PGP is one of the most common methods of protecting financial data that customers submit through banking and financial websites. PGP provides excellent data encryption, but many users leave sensitive PGP-encrypted data vulnerable without even knowing they’re doing so.
Banks, credit unions and other financial institutions use PGP to encrypt sensitive data, such as a loan application, before sending it through email. PGP makes the data is nearly impossible for anyone other than the intended recipient to decrypt. Unfortunately, after receiving the data the recipient often unknowingly creates an opportunity for thieves to steal the data.
Recipients decrypt PGP protected email messages to read the sensitive contents. Security-savvy users know to that after reading the message they need to either permanently delete the encrypted message or to save it in its original encrypted state. But a large number of users in financial institutions that we’ve worked with don’t do either. Instead they save the decrypted version of the email where thieves can easily access the information. In fact, Microsoft Outlook prompts users to save encrypted messages in a decrypted form whenever they close a decrypted message. Since neither Outlook nor PGP warns users about the danger of saving the message, most users click “Yes” and save the decrypted message.

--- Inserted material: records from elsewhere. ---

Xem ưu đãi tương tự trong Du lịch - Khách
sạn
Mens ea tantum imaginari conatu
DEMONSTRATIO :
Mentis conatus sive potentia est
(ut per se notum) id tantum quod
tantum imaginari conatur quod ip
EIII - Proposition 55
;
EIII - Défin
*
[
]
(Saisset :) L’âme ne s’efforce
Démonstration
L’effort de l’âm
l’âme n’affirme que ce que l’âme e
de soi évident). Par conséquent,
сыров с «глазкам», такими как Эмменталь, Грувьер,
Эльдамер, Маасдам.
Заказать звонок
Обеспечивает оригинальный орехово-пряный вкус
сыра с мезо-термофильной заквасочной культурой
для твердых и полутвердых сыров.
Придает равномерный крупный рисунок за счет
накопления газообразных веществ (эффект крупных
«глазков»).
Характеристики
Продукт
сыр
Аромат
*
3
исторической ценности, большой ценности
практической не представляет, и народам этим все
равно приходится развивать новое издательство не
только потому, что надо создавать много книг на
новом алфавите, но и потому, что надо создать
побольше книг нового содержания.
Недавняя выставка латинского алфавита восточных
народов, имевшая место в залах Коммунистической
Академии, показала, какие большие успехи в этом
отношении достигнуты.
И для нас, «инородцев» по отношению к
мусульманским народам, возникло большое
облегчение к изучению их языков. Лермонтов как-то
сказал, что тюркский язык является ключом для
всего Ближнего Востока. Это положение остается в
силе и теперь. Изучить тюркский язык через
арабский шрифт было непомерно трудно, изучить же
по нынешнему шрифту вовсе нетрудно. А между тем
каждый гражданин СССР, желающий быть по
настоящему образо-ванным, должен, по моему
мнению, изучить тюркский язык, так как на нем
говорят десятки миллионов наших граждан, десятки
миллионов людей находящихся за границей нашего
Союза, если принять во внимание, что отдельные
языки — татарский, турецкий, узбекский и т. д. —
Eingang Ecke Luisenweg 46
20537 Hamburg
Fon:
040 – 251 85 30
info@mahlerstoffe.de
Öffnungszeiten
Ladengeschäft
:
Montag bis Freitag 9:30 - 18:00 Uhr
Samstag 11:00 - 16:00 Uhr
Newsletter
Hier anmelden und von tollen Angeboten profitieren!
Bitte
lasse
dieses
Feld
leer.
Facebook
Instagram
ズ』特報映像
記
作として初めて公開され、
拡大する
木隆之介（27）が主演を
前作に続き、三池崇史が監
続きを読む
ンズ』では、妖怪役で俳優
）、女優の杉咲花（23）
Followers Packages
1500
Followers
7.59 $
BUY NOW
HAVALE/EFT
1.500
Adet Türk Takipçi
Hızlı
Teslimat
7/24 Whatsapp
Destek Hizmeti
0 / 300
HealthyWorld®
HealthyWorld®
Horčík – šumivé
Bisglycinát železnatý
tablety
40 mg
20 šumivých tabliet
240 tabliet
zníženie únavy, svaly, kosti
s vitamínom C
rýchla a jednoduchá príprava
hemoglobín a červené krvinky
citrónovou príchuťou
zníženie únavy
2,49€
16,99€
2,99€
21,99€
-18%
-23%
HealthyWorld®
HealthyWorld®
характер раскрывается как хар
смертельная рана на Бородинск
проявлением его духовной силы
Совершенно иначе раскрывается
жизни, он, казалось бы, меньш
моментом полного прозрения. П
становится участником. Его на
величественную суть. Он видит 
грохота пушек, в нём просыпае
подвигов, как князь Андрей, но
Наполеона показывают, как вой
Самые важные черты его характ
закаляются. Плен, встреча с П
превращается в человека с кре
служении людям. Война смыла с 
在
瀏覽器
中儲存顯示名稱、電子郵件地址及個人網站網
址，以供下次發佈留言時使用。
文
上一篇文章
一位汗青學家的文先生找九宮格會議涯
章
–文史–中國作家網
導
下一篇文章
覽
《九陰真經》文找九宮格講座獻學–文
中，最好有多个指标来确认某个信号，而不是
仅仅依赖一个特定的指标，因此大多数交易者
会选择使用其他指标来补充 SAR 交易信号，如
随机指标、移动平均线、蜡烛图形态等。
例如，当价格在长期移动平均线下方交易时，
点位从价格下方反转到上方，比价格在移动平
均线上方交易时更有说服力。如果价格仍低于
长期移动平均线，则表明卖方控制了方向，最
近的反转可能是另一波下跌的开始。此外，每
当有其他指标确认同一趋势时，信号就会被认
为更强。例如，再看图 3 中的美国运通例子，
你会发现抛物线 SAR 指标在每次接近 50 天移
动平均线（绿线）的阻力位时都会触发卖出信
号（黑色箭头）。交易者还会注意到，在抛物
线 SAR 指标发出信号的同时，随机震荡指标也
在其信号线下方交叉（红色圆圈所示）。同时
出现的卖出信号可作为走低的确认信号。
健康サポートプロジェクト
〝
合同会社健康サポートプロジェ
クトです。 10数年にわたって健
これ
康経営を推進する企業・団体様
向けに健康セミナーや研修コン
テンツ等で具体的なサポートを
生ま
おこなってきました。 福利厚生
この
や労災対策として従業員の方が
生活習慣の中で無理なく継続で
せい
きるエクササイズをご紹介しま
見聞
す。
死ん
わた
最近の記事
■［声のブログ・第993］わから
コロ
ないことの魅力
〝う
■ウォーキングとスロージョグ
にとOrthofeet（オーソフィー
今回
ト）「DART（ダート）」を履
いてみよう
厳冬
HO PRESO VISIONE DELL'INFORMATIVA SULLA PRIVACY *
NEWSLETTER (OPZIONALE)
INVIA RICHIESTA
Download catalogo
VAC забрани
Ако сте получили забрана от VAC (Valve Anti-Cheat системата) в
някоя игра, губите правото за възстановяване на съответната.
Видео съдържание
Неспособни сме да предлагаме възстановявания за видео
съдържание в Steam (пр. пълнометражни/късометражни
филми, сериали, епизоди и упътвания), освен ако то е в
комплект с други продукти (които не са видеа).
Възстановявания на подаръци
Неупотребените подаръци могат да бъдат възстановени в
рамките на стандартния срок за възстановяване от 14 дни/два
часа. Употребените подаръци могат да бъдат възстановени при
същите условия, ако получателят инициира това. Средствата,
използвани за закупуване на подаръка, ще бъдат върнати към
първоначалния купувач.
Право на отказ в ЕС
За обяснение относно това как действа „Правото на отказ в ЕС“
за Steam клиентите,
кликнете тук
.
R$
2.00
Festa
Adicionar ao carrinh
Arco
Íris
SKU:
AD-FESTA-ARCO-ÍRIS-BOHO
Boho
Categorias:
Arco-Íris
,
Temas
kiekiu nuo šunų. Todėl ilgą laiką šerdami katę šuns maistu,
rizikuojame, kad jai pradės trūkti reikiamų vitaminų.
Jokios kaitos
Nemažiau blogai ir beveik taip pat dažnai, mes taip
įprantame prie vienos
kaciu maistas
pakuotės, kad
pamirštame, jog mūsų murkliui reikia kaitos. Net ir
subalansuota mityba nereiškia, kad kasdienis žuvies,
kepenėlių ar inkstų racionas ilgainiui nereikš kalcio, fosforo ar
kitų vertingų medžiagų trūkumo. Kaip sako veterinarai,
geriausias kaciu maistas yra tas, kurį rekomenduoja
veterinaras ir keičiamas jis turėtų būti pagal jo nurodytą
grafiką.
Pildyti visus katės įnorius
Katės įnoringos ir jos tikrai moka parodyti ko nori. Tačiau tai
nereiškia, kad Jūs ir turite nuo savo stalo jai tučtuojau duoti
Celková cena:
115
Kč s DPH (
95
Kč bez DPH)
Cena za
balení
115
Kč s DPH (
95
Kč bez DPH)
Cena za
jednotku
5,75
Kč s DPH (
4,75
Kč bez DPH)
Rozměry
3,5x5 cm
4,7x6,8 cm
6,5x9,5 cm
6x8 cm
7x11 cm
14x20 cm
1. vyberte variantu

When decrypted, the data is vulnerable to attack by viruses, malware and computer hackers. Some executives dismiss the threat by touting the protection that their firewalls and intrusion prevention systems provide. Firewalls are almost useless when PCs are infected with data harvesting viruses or malware, so relying on firewalls to protect data stored on PCs is akin to putting a lock on a screen door.
Even when firewalls do manage to keep PCs free of any viruses or malware, what happens when the bad guy is someone inside the organization?
According to the FBI, insiders – employees, contractors and business partners – commit nearly 70% of all data theft crimes. They steal data directly from the corporate network or they steal the computers & hardware that store the data. Sometimes they even “buy” the data by purchasing decommissioned computers that organizations sell to employees. A firewall will do nothing to protect decrypted data stored on the PCs that these attackers gain legitimate access to.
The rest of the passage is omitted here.